(Beginning of Data for this task)

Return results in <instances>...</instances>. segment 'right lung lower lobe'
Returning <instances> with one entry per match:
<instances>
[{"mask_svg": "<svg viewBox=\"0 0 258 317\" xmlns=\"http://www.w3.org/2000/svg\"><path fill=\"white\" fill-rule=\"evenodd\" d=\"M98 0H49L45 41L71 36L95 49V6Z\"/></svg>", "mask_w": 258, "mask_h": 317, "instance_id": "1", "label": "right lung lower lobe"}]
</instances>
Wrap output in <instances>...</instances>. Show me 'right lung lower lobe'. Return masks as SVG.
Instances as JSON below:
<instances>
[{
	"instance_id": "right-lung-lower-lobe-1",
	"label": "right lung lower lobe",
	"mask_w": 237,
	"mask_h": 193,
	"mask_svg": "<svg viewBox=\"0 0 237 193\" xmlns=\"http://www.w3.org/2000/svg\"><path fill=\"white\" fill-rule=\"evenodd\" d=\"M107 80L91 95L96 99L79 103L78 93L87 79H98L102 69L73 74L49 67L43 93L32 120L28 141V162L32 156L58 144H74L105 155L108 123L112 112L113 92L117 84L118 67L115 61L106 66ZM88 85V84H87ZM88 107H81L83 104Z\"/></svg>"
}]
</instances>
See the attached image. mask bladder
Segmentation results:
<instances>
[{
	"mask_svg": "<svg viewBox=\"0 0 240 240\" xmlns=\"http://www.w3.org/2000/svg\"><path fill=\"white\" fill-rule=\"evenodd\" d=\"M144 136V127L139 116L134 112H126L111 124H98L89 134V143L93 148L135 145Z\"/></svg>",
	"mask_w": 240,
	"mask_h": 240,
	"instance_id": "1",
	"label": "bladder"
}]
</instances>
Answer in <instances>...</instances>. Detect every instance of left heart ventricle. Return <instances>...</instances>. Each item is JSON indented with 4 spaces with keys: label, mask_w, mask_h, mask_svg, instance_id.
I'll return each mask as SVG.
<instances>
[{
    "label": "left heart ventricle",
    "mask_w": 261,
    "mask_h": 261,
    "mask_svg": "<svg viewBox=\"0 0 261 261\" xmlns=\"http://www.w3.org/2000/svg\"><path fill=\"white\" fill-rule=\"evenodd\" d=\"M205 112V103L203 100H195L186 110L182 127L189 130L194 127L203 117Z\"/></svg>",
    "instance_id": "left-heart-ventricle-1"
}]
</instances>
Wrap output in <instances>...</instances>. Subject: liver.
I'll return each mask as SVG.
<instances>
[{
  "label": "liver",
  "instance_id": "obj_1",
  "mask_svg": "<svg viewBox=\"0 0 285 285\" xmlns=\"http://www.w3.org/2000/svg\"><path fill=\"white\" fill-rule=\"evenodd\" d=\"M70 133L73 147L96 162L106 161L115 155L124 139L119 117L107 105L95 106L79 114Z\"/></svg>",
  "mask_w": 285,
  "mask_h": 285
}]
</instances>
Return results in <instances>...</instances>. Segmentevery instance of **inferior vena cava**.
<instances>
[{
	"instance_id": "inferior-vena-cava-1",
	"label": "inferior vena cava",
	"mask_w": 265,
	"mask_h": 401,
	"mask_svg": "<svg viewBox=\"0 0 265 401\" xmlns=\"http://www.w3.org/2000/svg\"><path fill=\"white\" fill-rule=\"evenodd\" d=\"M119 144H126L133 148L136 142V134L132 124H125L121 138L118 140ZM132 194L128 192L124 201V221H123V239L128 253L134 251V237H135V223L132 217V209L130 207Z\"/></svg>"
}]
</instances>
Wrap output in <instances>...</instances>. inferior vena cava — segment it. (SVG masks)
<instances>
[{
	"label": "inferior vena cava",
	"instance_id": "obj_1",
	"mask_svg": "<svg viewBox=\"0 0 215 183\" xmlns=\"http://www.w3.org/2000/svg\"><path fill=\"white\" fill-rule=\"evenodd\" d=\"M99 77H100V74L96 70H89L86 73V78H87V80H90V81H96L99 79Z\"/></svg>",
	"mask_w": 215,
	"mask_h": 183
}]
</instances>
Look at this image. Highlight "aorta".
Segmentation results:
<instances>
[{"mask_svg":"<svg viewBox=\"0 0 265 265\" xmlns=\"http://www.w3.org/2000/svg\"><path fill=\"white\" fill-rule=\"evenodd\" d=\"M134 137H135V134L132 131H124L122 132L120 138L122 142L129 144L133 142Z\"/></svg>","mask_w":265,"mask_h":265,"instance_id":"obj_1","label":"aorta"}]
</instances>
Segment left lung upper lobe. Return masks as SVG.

(End of Data for this task)

Task item = Please give the full set of data again exactly.

Task answer =
Return results in <instances>...</instances>. segment 'right lung lower lobe'
Returning <instances> with one entry per match:
<instances>
[{"mask_svg": "<svg viewBox=\"0 0 258 317\" xmlns=\"http://www.w3.org/2000/svg\"><path fill=\"white\" fill-rule=\"evenodd\" d=\"M98 0H49L45 41L71 36L95 49V6Z\"/></svg>", "mask_w": 258, "mask_h": 317, "instance_id": "1", "label": "right lung lower lobe"}]
</instances>
Wrap output in <instances>...</instances>. Show me 'right lung lower lobe'. Return masks as SVG.
Instances as JSON below:
<instances>
[{
	"instance_id": "right-lung-lower-lobe-1",
	"label": "right lung lower lobe",
	"mask_w": 237,
	"mask_h": 193,
	"mask_svg": "<svg viewBox=\"0 0 237 193\" xmlns=\"http://www.w3.org/2000/svg\"><path fill=\"white\" fill-rule=\"evenodd\" d=\"M107 80L91 95L96 99L79 103L78 93L87 79H98L102 69L73 74L49 67L43 93L32 120L28 141V162L32 156L58 144H74L105 155L108 123L112 112L113 92L117 84L118 67L115 61L106 66ZM88 85V84H87ZM88 107H81L83 104Z\"/></svg>"
}]
</instances>
See the attached image. mask bladder
Segmentation results:
<instances>
[{
	"mask_svg": "<svg viewBox=\"0 0 240 240\" xmlns=\"http://www.w3.org/2000/svg\"><path fill=\"white\" fill-rule=\"evenodd\" d=\"M144 136V127L139 116L134 112H126L111 124H98L89 134V143L93 148L135 145Z\"/></svg>",
	"mask_w": 240,
	"mask_h": 240,
	"instance_id": "1",
	"label": "bladder"
}]
</instances>
Answer in <instances>...</instances>. Detect every instance of left heart ventricle. Return <instances>...</instances>. Each item is JSON indented with 4 spaces with keys: label, mask_w, mask_h, mask_svg, instance_id.
I'll return each mask as SVG.
<instances>
[{
    "label": "left heart ventricle",
    "mask_w": 261,
    "mask_h": 261,
    "mask_svg": "<svg viewBox=\"0 0 261 261\" xmlns=\"http://www.w3.org/2000/svg\"><path fill=\"white\" fill-rule=\"evenodd\" d=\"M205 112V103L203 100H195L186 110L182 127L189 130L194 127L203 117Z\"/></svg>",
    "instance_id": "left-heart-ventricle-1"
}]
</instances>
Wrap output in <instances>...</instances>. Subject: liver.
I'll return each mask as SVG.
<instances>
[{
  "label": "liver",
  "instance_id": "obj_1",
  "mask_svg": "<svg viewBox=\"0 0 285 285\" xmlns=\"http://www.w3.org/2000/svg\"><path fill=\"white\" fill-rule=\"evenodd\" d=\"M70 133L73 147L96 162L106 161L115 155L124 139L119 117L107 105L95 106L79 114Z\"/></svg>",
  "mask_w": 285,
  "mask_h": 285
}]
</instances>
Return results in <instances>...</instances>. Segmentevery instance of **inferior vena cava**.
<instances>
[{
	"instance_id": "inferior-vena-cava-1",
	"label": "inferior vena cava",
	"mask_w": 265,
	"mask_h": 401,
	"mask_svg": "<svg viewBox=\"0 0 265 401\" xmlns=\"http://www.w3.org/2000/svg\"><path fill=\"white\" fill-rule=\"evenodd\" d=\"M119 144H126L133 148L136 142V134L132 124H125L121 138L118 140ZM132 194L128 192L124 201V221H123V239L128 253L134 251V237H135V223L132 217V209L130 207Z\"/></svg>"
}]
</instances>
Wrap output in <instances>...</instances>. inferior vena cava — segment it. (SVG masks)
<instances>
[{
	"label": "inferior vena cava",
	"instance_id": "obj_1",
	"mask_svg": "<svg viewBox=\"0 0 215 183\" xmlns=\"http://www.w3.org/2000/svg\"><path fill=\"white\" fill-rule=\"evenodd\" d=\"M99 77H100V74L96 70H89L86 73V78H87V80H90V81H96L99 79Z\"/></svg>",
	"mask_w": 215,
	"mask_h": 183
}]
</instances>
Look at this image. Highlight "aorta".
Segmentation results:
<instances>
[{"mask_svg":"<svg viewBox=\"0 0 265 265\" xmlns=\"http://www.w3.org/2000/svg\"><path fill=\"white\" fill-rule=\"evenodd\" d=\"M134 137H135V134L132 131H124L122 132L120 138L122 142L129 144L133 142Z\"/></svg>","mask_w":265,"mask_h":265,"instance_id":"obj_1","label":"aorta"}]
</instances>
Segment left lung upper lobe. Return masks as SVG.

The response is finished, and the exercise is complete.